Your task:
Once you find the line with "Fleetwood Mac News" in the entries below, print it and each line after it up to and including the line with "increased auction competition", exactly, without pictures.

(Page images and extracted text)

____

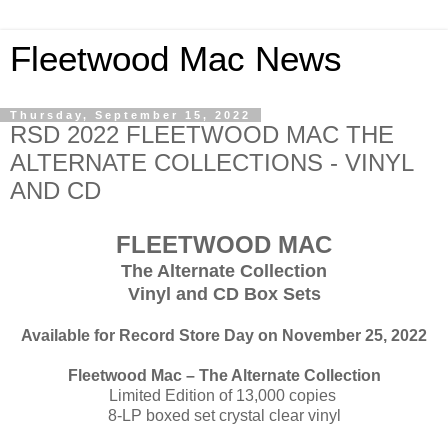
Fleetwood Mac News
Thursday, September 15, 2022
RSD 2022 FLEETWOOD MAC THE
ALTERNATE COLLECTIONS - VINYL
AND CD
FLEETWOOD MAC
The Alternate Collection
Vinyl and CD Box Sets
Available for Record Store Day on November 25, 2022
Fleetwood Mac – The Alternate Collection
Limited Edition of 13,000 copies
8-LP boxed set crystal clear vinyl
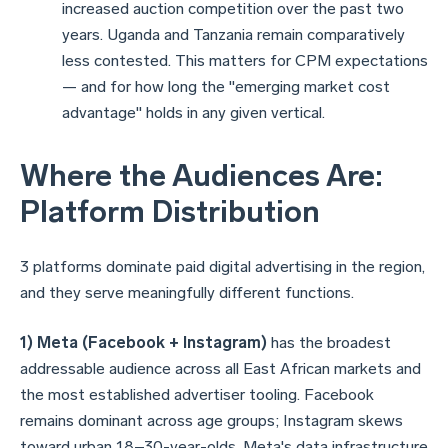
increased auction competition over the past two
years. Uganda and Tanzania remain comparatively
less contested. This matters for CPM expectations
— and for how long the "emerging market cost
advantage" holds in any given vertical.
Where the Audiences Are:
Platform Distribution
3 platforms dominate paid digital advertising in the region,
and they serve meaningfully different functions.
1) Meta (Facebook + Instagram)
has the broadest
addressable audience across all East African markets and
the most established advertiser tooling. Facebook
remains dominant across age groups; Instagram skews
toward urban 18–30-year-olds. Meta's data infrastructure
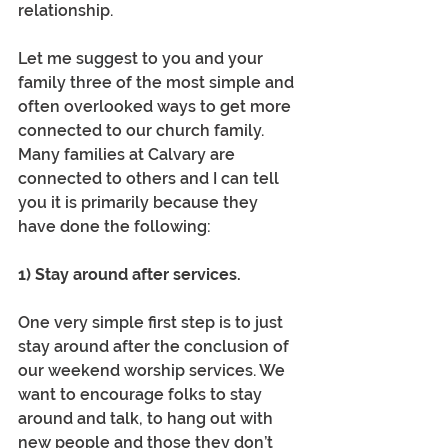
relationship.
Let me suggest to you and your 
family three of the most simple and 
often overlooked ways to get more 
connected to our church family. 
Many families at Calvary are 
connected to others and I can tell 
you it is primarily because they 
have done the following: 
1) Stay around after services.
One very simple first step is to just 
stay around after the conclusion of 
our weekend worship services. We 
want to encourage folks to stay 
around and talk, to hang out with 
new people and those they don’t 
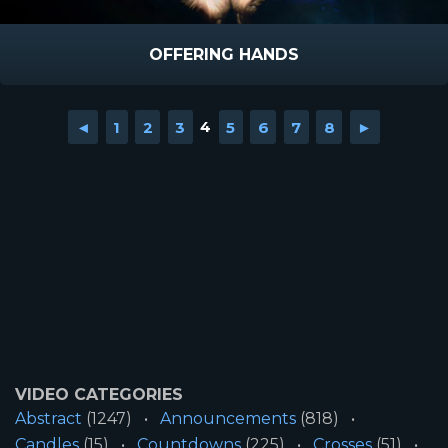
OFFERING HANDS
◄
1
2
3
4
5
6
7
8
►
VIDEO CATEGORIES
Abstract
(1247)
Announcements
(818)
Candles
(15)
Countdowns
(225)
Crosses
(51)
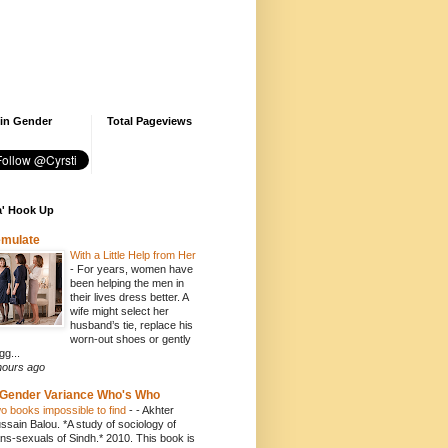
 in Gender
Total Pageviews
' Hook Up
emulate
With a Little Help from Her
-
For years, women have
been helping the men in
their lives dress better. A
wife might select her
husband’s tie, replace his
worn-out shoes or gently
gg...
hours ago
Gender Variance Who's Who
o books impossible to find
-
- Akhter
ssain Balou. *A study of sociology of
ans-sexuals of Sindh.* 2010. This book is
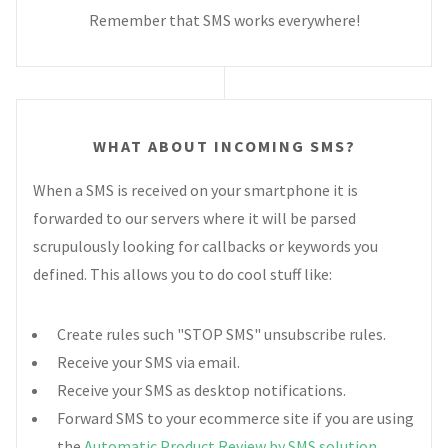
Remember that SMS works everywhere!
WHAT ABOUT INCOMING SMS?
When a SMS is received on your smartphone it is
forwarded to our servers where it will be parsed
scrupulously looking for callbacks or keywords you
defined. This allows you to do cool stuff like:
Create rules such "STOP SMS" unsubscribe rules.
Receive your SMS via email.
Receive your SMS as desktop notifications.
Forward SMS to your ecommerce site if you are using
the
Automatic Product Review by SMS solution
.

____

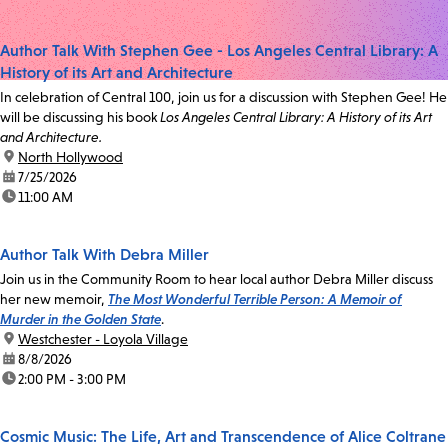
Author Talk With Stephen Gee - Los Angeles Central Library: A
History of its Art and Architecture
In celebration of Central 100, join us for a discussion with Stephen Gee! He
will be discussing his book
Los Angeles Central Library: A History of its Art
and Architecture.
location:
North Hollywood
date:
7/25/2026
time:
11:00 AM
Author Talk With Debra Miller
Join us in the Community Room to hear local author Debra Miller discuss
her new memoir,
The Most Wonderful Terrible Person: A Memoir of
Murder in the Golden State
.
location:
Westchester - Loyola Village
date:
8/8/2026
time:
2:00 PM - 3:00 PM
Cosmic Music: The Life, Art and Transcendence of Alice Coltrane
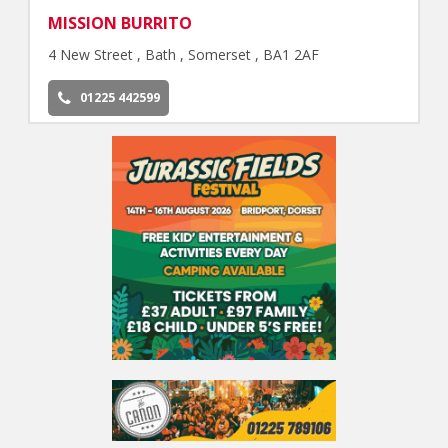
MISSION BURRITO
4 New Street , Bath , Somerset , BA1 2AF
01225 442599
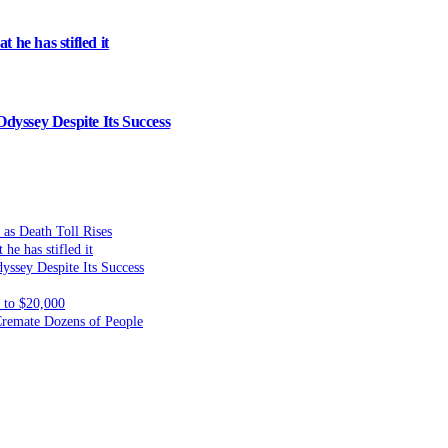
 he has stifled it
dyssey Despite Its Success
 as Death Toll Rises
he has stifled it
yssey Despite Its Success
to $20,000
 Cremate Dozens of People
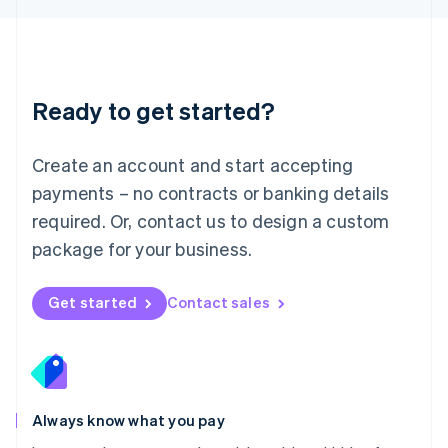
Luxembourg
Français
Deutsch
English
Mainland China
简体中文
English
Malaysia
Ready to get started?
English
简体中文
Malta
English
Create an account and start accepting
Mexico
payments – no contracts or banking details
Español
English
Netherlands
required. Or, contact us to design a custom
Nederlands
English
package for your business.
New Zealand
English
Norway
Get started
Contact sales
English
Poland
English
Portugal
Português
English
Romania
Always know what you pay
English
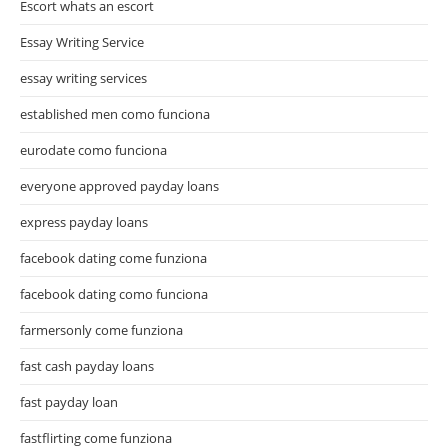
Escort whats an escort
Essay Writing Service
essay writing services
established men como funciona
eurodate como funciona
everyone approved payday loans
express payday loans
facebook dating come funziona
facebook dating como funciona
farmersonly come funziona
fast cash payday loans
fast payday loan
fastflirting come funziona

____

Answer to the problem:
Fleetwood Mac News
Thursday, September 15, 2022
RSD 2022 FLEETWOOD MAC THE
ALTERNATE COLLECTIONS - VINYL
AND CD
FLEETWOOD MAC
The Alternate Collection
Vinyl and CD Box Sets
Available for Record Store Day on November 25, 2022
Fleetwood Mac – The Alternate Collection
Limited Edition of 13,000 copies
8-LP boxed set crystal clear vinyl
increased auction competition over the past two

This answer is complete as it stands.